Best PCR Test score:  1209.48
Number of Principal Components 16

Part f)

Partial Least Squares

## Partial Least Squares Approach

## Set baseline RMSE score
best_score = 10000

## Instantiate preprocessing
pls = PLSRegression()
scaler = StandardScaler()
X_scaled = scaler.fit_transform(X)

## Set empty score list
cv_scores_PLS = []
for i in range(2,64):
    pls.set_params(n_components=i)
    scores = cross_validate(pls, X_scaled, y, scoring='neg_root_mean_squared_error')
    if np.abs(scores['test_score'].mean()) < best_score:
        best_score = np.abs(scores['test_score'].mean())
        best_num_PC = i
print("Best PLS Test score: ", round(np.abs(best_score),2))
print("Number of Latent variables", best_num_PC)

With Feature engineering:

Best PLS Test score:  1146.62
Number of Latent variables 7

Without Feature engineering

Best PLS Test score:  1183.92
Number of Latent variables 14

Part g)

The complete results are in the following table. All tests are RMSEs for ease of camparison.

Model With FE Without FE
OLS 7148 1348
Ridge 1393 1631
Lasso 1108 1194
PCR 1165 1209
PLS 1147 1184

From this table we can see that both Lasso and PLS are the best performing models. In both of these models the inclusion of the higher order predictors has a negligible increase in performance. It should be noted that we did not treat the training set completely correct with the PLS and PCR models. In these models we fitted the scaler and the PCA to the entire training set before cross-validation. This will have resulted in so test-train contamination. Ideally, these models would be rewritten as pipelines and the scaler/PCA refitted to the $k-1$ cv folds and the testing cv fold transformed accordingly each time.This may increase the reported test errors for PCR and PLS.

It is interesting to note how poorly the OLS performed with the extra predictors. This is because, without cross validation, all the unregularized predictors were considered which resulted in an extremely flexible model which overfit the training set and gave poor test set results. With the extra features the OLS still performed relatively poorly, but significantly better that with the extra features.

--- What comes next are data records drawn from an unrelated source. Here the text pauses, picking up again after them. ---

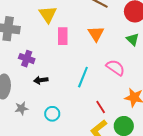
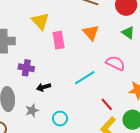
cyan line: (83, 77) -> (85, 78), turned 45
gray star: (21, 108) -> (32, 110), moved

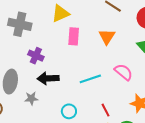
yellow triangle: (40, 21) -> (61, 13), turned 36
black arrow: (44, 87) -> (48, 78), size x1.5
cyan circle: (60, 119) -> (69, 111), moved

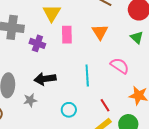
yellow triangle: (61, 13) -> (52, 13), turned -30
purple cross: (36, 56) -> (37, 43), moved
cyan line: (90, 79) -> (87, 75), turned -70

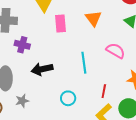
purple cross: (37, 43) -> (22, 45), moved
gray star: (30, 100) -> (22, 101), moved
red line: (105, 105) -> (104, 91), turned 48

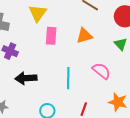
orange triangle: (93, 18) -> (84, 36), turned 42

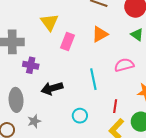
pink rectangle: (51, 36) -> (67, 42), turned 30
pink semicircle: (101, 71) -> (124, 65), turned -42

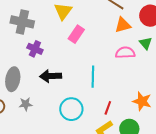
orange triangle: (100, 34) -> (123, 25), moved
pink semicircle: (124, 65) -> (125, 53), moved
cyan circle: (80, 116) -> (71, 109), size x1.5

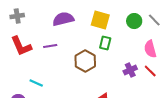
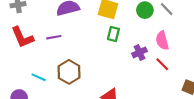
brown hexagon: (85, 61) -> (69, 72), moved
purple cross: (130, 70) -> (139, 52), moved

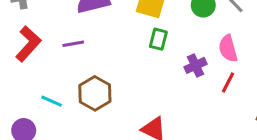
red L-shape: (22, 37) -> (28, 44), turned -115
red line: (162, 64) -> (228, 83), turned 72

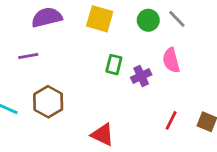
green rectangle: (158, 39) -> (114, 65), moved
red line: (228, 83) -> (171, 120), moved

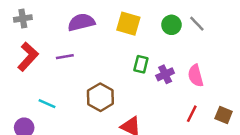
pink semicircle: (171, 60) -> (196, 76), moved
brown hexagon: (48, 102) -> (100, 97), moved

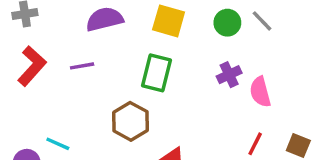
green rectangle: (141, 64) -> (156, 73), moved, size x1.5
purple cross: (165, 74) -> (229, 75), moved
cyan line: (47, 104) -> (58, 144), moved

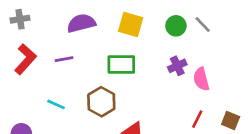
green rectangle: (156, 73) -> (121, 64), turned 76
cyan line: (58, 144) -> (56, 104), moved

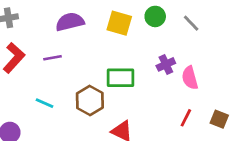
green circle: (176, 26) -> (155, 16), moved
green rectangle: (121, 64) -> (121, 78), moved

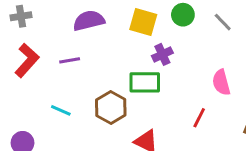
purple cross: (166, 64) -> (162, 54), moved
red line: (186, 118) -> (199, 118), moved

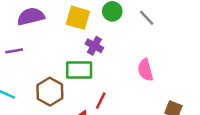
purple cross: (162, 54) -> (94, 46), turned -36
red line: (199, 118) -> (101, 101), moved

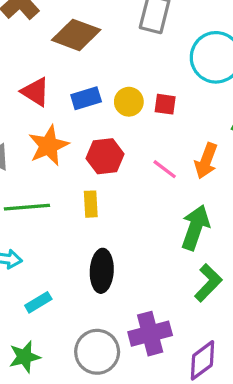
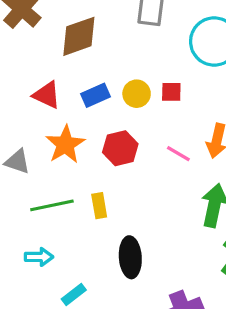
brown diamond: (76, 35) -> (79, 36), turned -33
yellow rectangle: (91, 204) -> (99, 206), moved

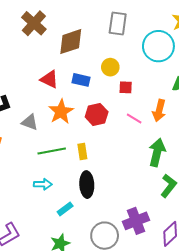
red square: (171, 92) -> (126, 87), moved
yellow circle: (137, 94) -> (110, 67), moved
blue rectangle: (96, 95) -> (81, 80), turned 36
black ellipse: (130, 257) -> (87, 185), moved

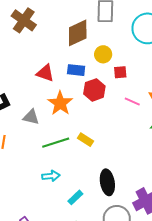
brown diamond: (71, 42) -> (78, 33), moved
red hexagon: (97, 114) -> (94, 90), moved
yellow rectangle: (82, 152) -> (86, 140), turned -42
black ellipse: (87, 185) -> (107, 182), moved

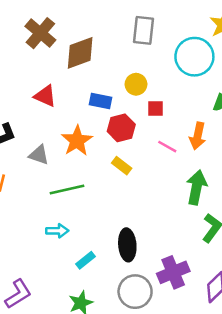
brown diamond: (78, 33) -> (80, 53), moved
red triangle: (45, 73) -> (45, 96), moved
yellow rectangle: (86, 140) -> (122, 166), moved

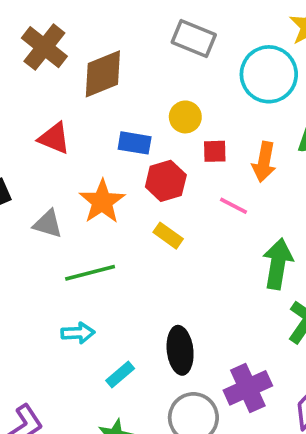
gray rectangle: (143, 30) -> (194, 39), turned -72
orange arrow: (198, 136) -> (264, 162), moved

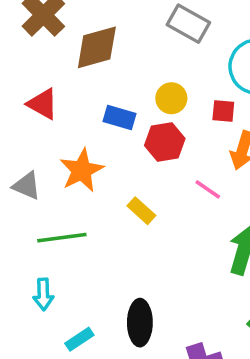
red square: (215, 151) -> (223, 111), moved
red hexagon: (166, 181) -> (165, 142), moved
cyan arrow: (78, 333) -> (43, 294), turned 84

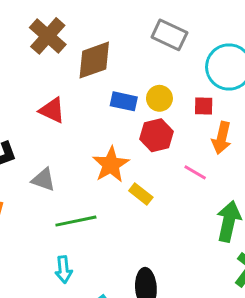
blue rectangle: (119, 118) -> (124, 101), moved
orange star: (82, 170) -> (111, 165), moved

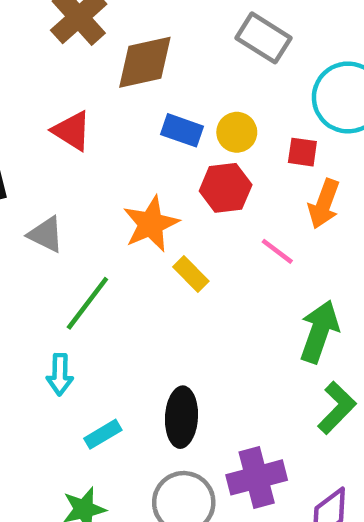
green line: (76, 221) -> (87, 303), turned -48

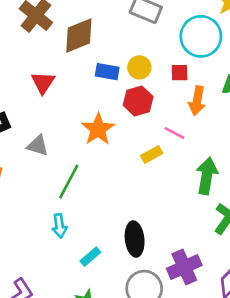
red triangle: (72, 131) -> (43, 83), turned 40
yellow rectangle: (191, 274) -> (152, 155), moved, turned -65

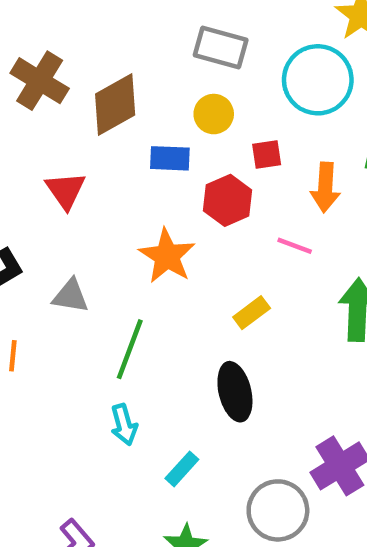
yellow circle: (139, 67) -> (214, 114), moved
red square: (180, 73) -> (267, 154), moved
yellow rectangle: (152, 155) -> (252, 313), moved
black ellipse: (135, 239) -> (235, 392), moved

There is not too much difference between the test errors for Ridge and Lasso and the both perform relatively well with lasso consistently better.

It is also interesting to compare the performance of PCR and PLS as they are based on similar concepts with PLS being more sophisticated as the principal component selection is supervised. Despite this, for this data set, there is no significant different in performance between the two models.